**WHAT IS BEING ASKED:** Every line of the entries that holds the word "人民币账户" is to be copied.

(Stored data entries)
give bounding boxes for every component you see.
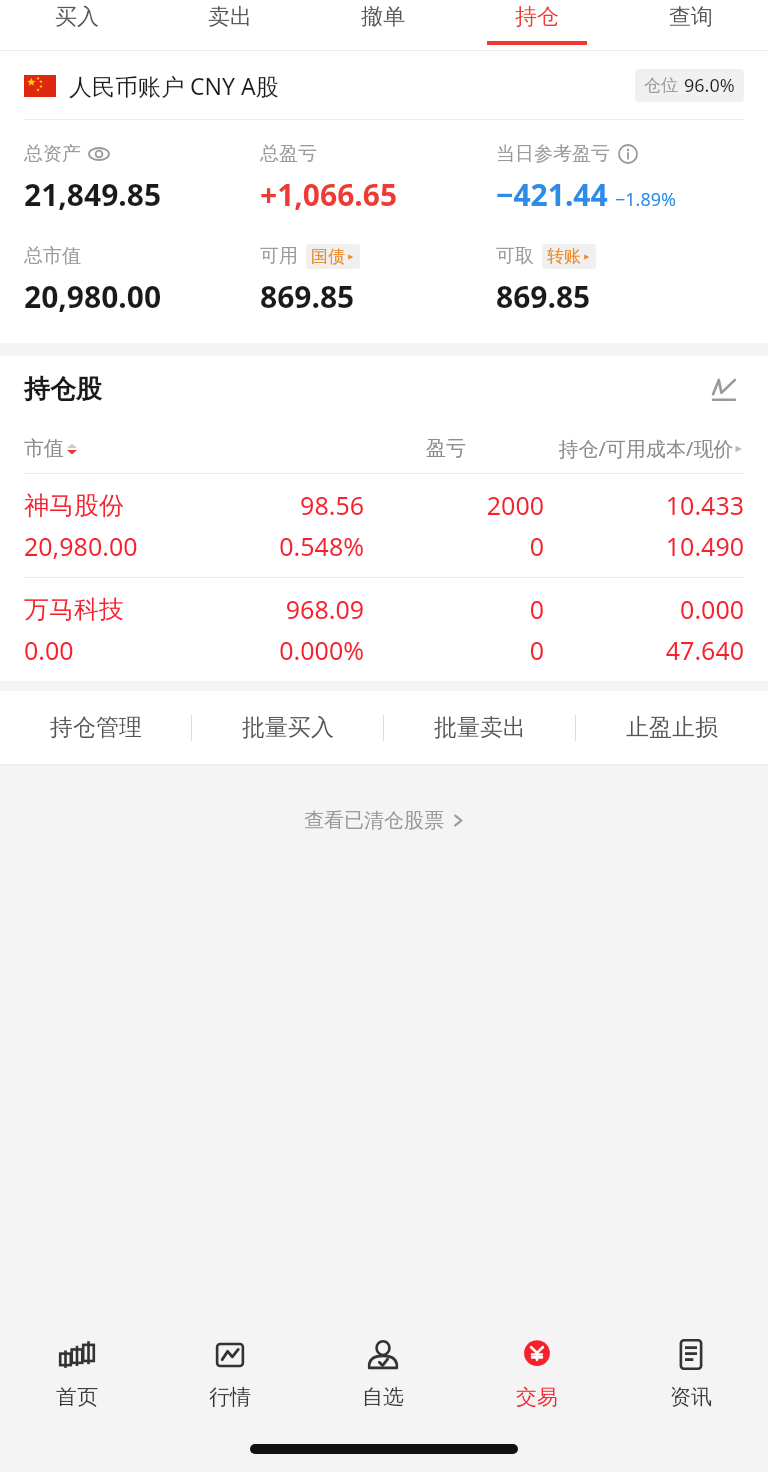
staticText: 869.85 xyxy=(496,276,591,317)
button[interactable]: 批量买入 xyxy=(192,691,384,764)
staticText: 968.09 xyxy=(234,592,364,626)
staticText: 市值 xyxy=(24,436,64,461)
button[interactable]: 持仓 xyxy=(460,0,614,51)
staticText: 可取 xyxy=(496,244,534,268)
staticText: 0.000 xyxy=(544,592,744,626)
staticText: 869.85 xyxy=(260,276,355,317)
staticText: 交易 xyxy=(516,1384,558,1410)
button[interactable]: 国债 xyxy=(311,246,355,267)
staticText: 卖出 xyxy=(208,3,252,31)
staticText: 47.640 xyxy=(544,633,744,667)
button[interactable]: 万马科技 xyxy=(0,578,768,681)
button[interactable]: 转账 xyxy=(547,246,591,267)
staticText: 总盈亏 xyxy=(260,142,317,166)
staticText: 0 xyxy=(364,633,544,667)
button[interactable]: 卖出 xyxy=(153,0,306,51)
staticText: 查看已清仓股票 xyxy=(304,808,444,833)
staticText: 0.548% xyxy=(234,529,364,563)
staticText: 持仓/可用 xyxy=(466,435,646,462)
button[interactable]: Info xyxy=(618,144,638,164)
staticText: 自选 xyxy=(362,1384,404,1410)
staticText: 持仓 xyxy=(515,3,559,31)
staticText: 成本/现价 xyxy=(646,435,734,462)
button[interactable]: 撤单 xyxy=(306,0,460,51)
staticText: 96.0% xyxy=(684,73,735,98)
staticText: 总市值 xyxy=(24,244,81,268)
staticText: 人民币账户 CNY A股 xyxy=(69,70,279,101)
staticText: −1.89% xyxy=(615,187,676,212)
staticText: 撤单 xyxy=(361,3,405,31)
staticText: 资讯 xyxy=(670,1384,712,1410)
staticText: 止盈止损 xyxy=(626,713,718,742)
button[interactable]: Toggle visibility xyxy=(89,144,109,164)
button[interactable]: 查看已清仓股票 xyxy=(304,808,465,833)
staticText: 0.000% xyxy=(234,633,364,667)
staticText: 批量买入 xyxy=(242,713,334,742)
button[interactable]: 自选 xyxy=(306,1328,460,1414)
button[interactable]: 批量卖出 xyxy=(384,691,576,764)
staticText: 21,849.85 xyxy=(24,174,162,215)
staticText: 万马科技 xyxy=(24,594,234,625)
button[interactable]: 人民币账户 CNY A股 xyxy=(24,51,744,120)
staticText: 0.00 xyxy=(24,633,234,667)
staticText: 20,980.00 xyxy=(24,529,234,563)
staticText: −421.44 xyxy=(496,174,608,215)
staticText: 持仓管理 xyxy=(50,713,142,742)
button[interactable]: 仓位 xyxy=(644,73,735,98)
staticText: 盈亏 xyxy=(336,436,466,461)
button[interactable]: 市值 xyxy=(24,436,336,461)
staticText: 首页 xyxy=(56,1384,98,1410)
staticText: 0 xyxy=(364,529,544,563)
button[interactable]: 资讯 xyxy=(614,1328,768,1414)
staticText: 批量卖出 xyxy=(434,713,526,742)
staticText: 持仓股 xyxy=(24,373,102,406)
staticText: 行情 xyxy=(209,1384,251,1410)
button[interactable]: Chart view xyxy=(704,369,744,409)
button[interactable]: 行情 xyxy=(153,1328,306,1414)
staticText: 神马股份 xyxy=(24,490,234,521)
staticText: 2000 xyxy=(364,488,544,522)
staticText: 总资产 xyxy=(24,142,81,166)
staticText: 98.56 xyxy=(234,488,364,522)
staticText: 可用 xyxy=(260,244,298,268)
button[interactable]: 神马股份 xyxy=(0,474,768,577)
staticText: 查询 xyxy=(669,3,713,31)
button[interactable]: 成本/现价 xyxy=(646,435,744,462)
button[interactable]: 买入 xyxy=(0,0,153,51)
staticText: 0 xyxy=(364,592,544,626)
button[interactable]: 查询 xyxy=(614,0,768,51)
staticText: 转账 xyxy=(547,246,581,267)
staticText: 20,980.00 xyxy=(24,276,162,317)
staticText: 买入 xyxy=(55,3,99,31)
staticText: 仓位 xyxy=(644,75,678,96)
button[interactable]: 持仓管理 xyxy=(0,691,192,764)
staticText: 10.433 xyxy=(544,488,744,522)
staticText: 国债 xyxy=(311,246,345,267)
button[interactable]: 交易 xyxy=(460,1328,614,1414)
button[interactable]: 首页 xyxy=(0,1328,153,1414)
staticText: 10.490 xyxy=(544,529,744,563)
staticText: +1,066.65 xyxy=(260,174,398,215)
button[interactable]: 止盈止损 xyxy=(576,691,768,764)
staticText: 当日参考盈亏 xyxy=(496,142,610,166)
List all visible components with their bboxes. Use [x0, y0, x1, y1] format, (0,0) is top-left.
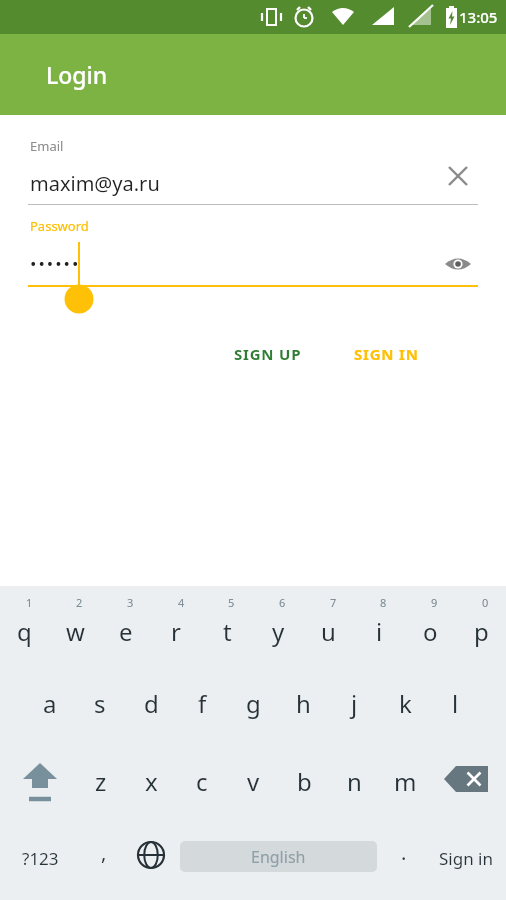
staticText: Password — [30, 217, 89, 235]
button[interactable]: English — [180, 841, 377, 872]
staticText: p — [474, 615, 489, 648]
button[interactable]: Shift — [4, 742, 76, 820]
staticText: z — [95, 765, 107, 798]
button[interactable]: p — [456, 586, 506, 664]
staticText: Email — [30, 137, 64, 155]
staticText: d — [144, 687, 159, 720]
staticText: Sign in — [439, 847, 493, 870]
staticText: SIGN UP — [234, 344, 302, 364]
staticText: f — [198, 687, 207, 720]
button[interactable]: f — [177, 664, 227, 742]
staticText: y — [272, 615, 285, 648]
button[interactable]: o — [405, 586, 455, 664]
button[interactable]: j — [329, 664, 379, 742]
button[interactable]: . — [382, 820, 426, 896]
staticText: k — [399, 687, 412, 720]
button[interactable]: b — [279, 742, 329, 820]
staticText: maxim@ya.ru — [30, 170, 160, 197]
staticText: , — [101, 839, 107, 866]
button[interactable]: ?123 — [0, 820, 80, 896]
staticText: g — [246, 687, 261, 720]
button[interactable]: z — [76, 742, 126, 820]
staticText: x — [145, 765, 158, 798]
button[interactable]: x — [126, 742, 176, 820]
button[interactable]: k — [380, 664, 430, 742]
button[interactable]: c — [177, 742, 227, 820]
staticText: c — [196, 765, 208, 798]
button[interactable]: SIGN IN — [342, 334, 431, 374]
staticText: 1 — [26, 595, 33, 610]
staticText: b — [297, 765, 312, 798]
staticText: •••••• — [30, 252, 81, 275]
button[interactable]: t — [202, 586, 252, 664]
button[interactable]: s — [75, 664, 125, 742]
button[interactable]: e — [101, 586, 151, 664]
button[interactable]: w — [50, 586, 100, 664]
staticText: r — [171, 615, 181, 648]
staticText: 7 — [330, 595, 337, 610]
staticText: v — [247, 765, 260, 798]
button[interactable]: Change language — [128, 820, 174, 896]
button[interactable]: , — [80, 820, 128, 896]
button[interactable]: n — [329, 742, 379, 820]
staticText: j — [351, 687, 358, 720]
staticText: SIGN IN — [354, 344, 419, 364]
button[interactable]: Sign in — [426, 820, 506, 896]
staticText: 0 — [482, 595, 489, 610]
button[interactable]: SIGN UP — [222, 334, 314, 374]
button[interactable]: l — [430, 664, 480, 742]
staticText: ?123 — [22, 847, 59, 870]
button[interactable]: m — [380, 742, 430, 820]
staticText: 8 — [380, 595, 387, 610]
staticText: o — [423, 615, 438, 648]
button[interactable]: h — [278, 664, 328, 742]
staticText: 5 — [228, 595, 235, 610]
button[interactable]: y — [253, 586, 303, 664]
button[interactable]: a — [25, 664, 75, 742]
staticText: s — [94, 687, 106, 720]
staticText: 13:05 — [459, 7, 498, 27]
staticText: 6 — [279, 595, 286, 610]
staticText: i — [376, 615, 383, 648]
staticText: w — [66, 615, 85, 648]
button[interactable]: v — [228, 742, 278, 820]
button[interactable]: Backspace — [432, 742, 502, 820]
staticText: t — [223, 615, 232, 648]
staticText: n — [347, 765, 362, 798]
staticText: m — [394, 765, 417, 798]
button[interactable]: i — [354, 586, 404, 664]
staticText: l — [452, 687, 459, 720]
button[interactable]: q — [0, 586, 49, 664]
staticText: q — [17, 615, 32, 648]
button[interactable]: r — [151, 586, 201, 664]
staticText: English — [251, 846, 306, 868]
staticText: 3 — [127, 595, 134, 610]
staticText: 2 — [76, 595, 83, 610]
staticText: a — [43, 687, 57, 720]
button[interactable]: Show password — [440, 246, 476, 282]
staticText: u — [321, 615, 336, 648]
button[interactable]: Clear email — [440, 158, 476, 194]
button[interactable]: d — [126, 664, 176, 742]
staticText: 4 — [178, 595, 185, 610]
staticText: . — [401, 839, 407, 866]
staticText: 9 — [431, 595, 438, 610]
button[interactable]: g — [228, 664, 278, 742]
staticText: h — [296, 687, 311, 720]
button[interactable]: u — [303, 586, 353, 664]
staticText: e — [119, 615, 133, 648]
staticText: Login — [46, 59, 108, 90]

**RESPONSE:**
staticText: 人民币账户 CNY A股 xyxy=(69,70,279,101)
button[interactable]: 人民币账户 CNY A股 xyxy=(24,51,744,120)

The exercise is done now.